(Collected data entries)
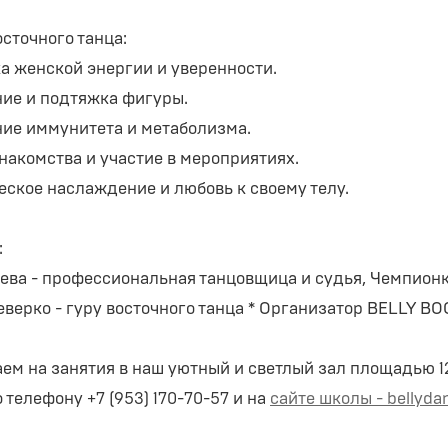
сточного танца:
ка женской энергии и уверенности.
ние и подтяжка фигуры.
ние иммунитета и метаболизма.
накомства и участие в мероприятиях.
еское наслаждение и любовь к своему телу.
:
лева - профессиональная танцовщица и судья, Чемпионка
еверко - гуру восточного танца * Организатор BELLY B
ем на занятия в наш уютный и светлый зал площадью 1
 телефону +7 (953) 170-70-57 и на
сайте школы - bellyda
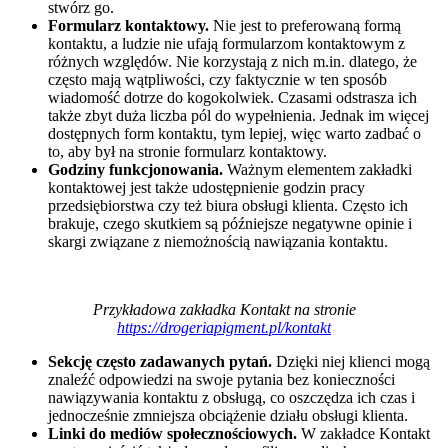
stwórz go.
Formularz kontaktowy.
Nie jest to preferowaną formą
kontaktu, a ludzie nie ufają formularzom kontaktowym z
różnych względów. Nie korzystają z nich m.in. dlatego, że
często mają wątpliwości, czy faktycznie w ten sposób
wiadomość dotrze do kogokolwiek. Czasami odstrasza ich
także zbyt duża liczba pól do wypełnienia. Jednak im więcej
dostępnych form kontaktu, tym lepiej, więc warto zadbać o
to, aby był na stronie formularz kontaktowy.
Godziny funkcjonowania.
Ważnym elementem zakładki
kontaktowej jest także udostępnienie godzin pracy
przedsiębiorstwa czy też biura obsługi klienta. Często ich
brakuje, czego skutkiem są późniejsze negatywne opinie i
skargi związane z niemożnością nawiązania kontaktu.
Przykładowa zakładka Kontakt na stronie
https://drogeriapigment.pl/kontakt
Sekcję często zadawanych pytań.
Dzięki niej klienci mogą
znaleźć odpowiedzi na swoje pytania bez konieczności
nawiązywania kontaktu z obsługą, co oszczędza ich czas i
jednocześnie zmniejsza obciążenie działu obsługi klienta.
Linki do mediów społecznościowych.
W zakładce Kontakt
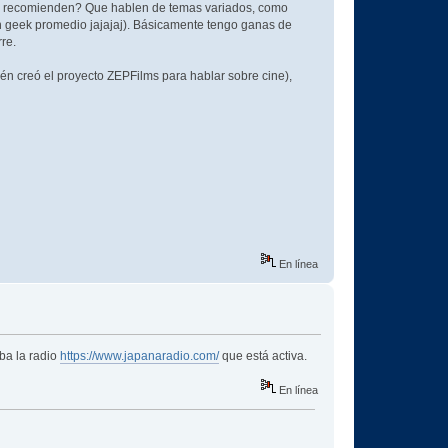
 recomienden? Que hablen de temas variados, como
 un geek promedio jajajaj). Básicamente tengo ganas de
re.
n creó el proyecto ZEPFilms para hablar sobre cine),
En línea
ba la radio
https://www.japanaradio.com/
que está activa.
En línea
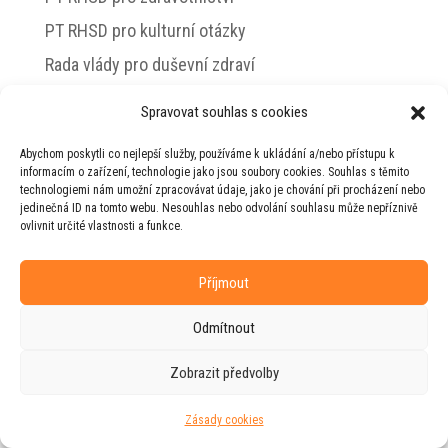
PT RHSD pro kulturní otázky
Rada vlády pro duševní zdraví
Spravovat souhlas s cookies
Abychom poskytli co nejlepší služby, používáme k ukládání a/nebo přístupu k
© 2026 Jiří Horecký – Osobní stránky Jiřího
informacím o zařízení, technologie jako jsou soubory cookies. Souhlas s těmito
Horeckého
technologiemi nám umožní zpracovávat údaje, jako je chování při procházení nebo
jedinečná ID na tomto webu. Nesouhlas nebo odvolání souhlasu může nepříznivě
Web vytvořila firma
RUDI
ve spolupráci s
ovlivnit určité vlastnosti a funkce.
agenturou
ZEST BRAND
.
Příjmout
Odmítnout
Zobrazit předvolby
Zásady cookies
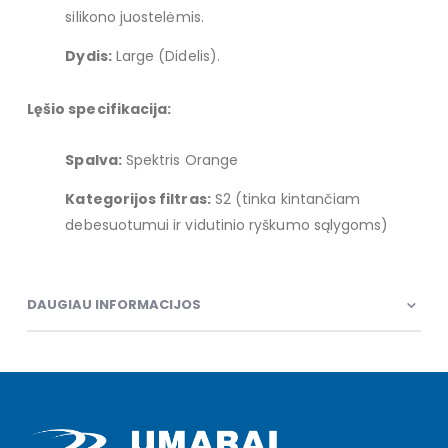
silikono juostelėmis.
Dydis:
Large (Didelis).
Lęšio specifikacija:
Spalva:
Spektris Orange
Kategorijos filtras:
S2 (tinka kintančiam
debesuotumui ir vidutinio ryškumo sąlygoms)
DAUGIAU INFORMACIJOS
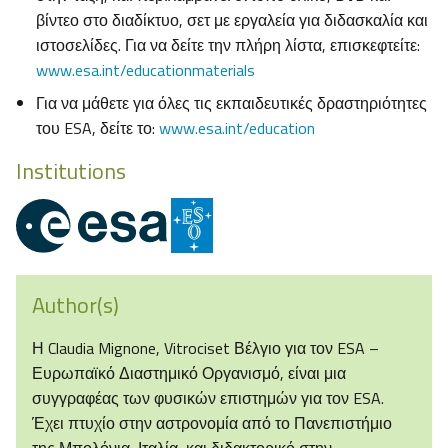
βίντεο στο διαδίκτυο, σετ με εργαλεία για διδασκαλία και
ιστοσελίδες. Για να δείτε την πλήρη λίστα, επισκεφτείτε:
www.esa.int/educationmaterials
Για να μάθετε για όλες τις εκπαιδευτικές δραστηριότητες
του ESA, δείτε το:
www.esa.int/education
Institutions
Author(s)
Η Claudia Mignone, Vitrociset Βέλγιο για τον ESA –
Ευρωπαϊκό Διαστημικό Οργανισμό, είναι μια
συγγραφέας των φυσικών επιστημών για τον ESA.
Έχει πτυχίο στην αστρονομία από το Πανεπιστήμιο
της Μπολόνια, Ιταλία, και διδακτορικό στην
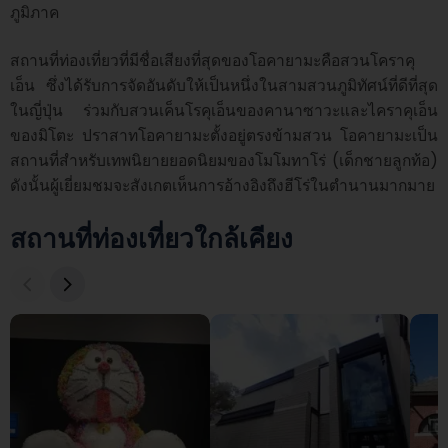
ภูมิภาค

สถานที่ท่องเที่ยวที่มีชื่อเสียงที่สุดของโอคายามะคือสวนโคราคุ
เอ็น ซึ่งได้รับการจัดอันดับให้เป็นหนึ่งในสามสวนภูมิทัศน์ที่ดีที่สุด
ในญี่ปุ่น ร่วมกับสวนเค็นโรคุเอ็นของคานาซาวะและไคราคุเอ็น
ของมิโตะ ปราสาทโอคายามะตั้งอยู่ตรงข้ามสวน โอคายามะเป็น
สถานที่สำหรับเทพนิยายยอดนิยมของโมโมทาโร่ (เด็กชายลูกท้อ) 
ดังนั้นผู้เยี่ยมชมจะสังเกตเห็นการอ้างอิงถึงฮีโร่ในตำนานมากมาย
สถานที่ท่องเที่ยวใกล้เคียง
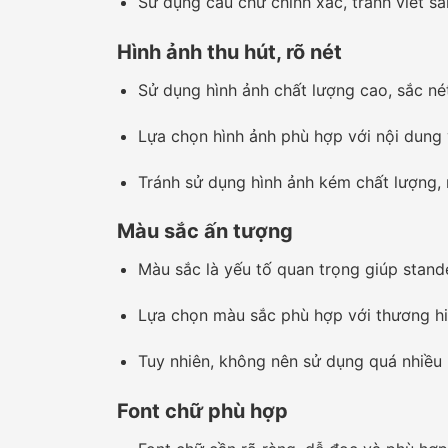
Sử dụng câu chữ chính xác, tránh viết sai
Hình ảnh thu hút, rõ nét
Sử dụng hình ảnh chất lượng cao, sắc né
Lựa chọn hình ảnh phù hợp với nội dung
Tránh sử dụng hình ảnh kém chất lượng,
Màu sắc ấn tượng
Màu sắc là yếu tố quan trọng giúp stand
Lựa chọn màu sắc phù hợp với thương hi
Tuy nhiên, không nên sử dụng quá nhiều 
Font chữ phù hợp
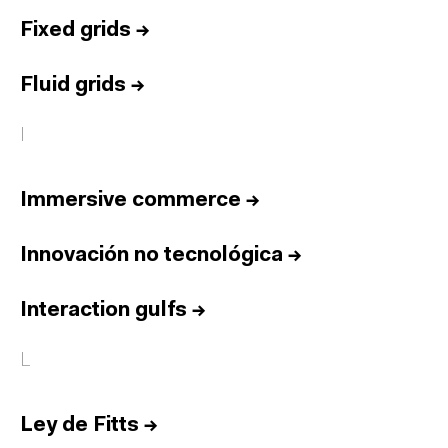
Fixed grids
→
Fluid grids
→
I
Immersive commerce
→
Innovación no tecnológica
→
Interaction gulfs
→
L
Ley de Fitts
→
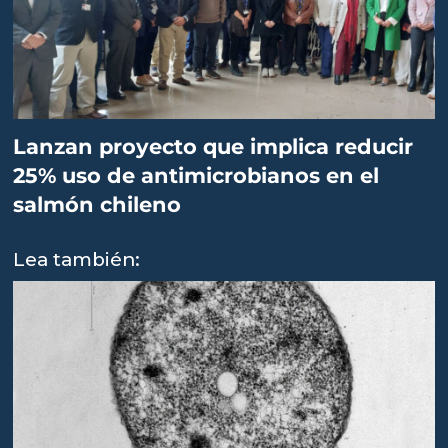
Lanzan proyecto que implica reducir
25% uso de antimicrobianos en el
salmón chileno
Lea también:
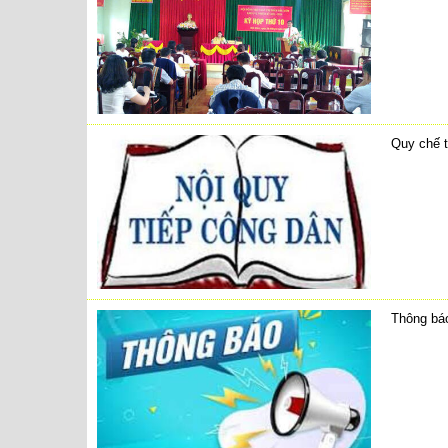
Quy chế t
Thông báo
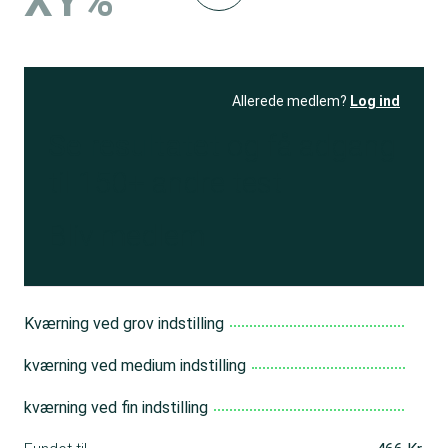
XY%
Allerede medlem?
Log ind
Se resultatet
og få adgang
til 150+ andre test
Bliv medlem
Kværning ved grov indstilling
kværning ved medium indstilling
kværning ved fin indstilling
--
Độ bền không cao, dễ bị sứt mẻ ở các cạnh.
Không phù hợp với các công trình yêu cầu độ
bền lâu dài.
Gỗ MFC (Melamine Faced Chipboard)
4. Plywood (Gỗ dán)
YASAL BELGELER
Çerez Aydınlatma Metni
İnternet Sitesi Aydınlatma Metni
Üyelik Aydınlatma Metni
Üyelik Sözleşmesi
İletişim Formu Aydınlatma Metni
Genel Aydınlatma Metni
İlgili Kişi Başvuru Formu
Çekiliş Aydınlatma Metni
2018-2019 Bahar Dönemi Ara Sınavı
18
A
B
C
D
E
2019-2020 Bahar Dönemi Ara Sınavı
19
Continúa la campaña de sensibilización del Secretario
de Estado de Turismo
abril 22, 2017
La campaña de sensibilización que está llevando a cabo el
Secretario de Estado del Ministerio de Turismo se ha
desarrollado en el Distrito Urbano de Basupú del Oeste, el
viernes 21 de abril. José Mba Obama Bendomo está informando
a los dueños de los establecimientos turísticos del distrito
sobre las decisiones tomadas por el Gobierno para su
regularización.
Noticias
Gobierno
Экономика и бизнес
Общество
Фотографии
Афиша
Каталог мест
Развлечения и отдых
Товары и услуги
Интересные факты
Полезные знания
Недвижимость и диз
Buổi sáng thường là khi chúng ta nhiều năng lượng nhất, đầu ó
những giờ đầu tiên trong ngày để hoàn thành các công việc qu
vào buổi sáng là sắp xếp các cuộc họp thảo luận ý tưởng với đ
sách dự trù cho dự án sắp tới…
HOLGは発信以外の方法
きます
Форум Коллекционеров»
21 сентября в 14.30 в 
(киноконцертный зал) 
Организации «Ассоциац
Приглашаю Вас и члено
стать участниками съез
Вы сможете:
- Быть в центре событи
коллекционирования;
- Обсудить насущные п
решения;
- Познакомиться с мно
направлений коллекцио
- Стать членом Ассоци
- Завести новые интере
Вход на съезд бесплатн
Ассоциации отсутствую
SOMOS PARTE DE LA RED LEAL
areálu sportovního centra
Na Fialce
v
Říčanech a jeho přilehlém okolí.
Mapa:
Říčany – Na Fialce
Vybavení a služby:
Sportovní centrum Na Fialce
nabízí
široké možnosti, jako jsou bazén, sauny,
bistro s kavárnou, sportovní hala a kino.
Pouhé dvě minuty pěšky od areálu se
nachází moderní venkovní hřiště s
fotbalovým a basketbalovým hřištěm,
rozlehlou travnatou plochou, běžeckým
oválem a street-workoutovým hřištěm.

**YOUR ASSIGNMENT**
Check the records above line by line and tally those holding the string "obsługi". Answer with the number only.

**RESPONSE**
2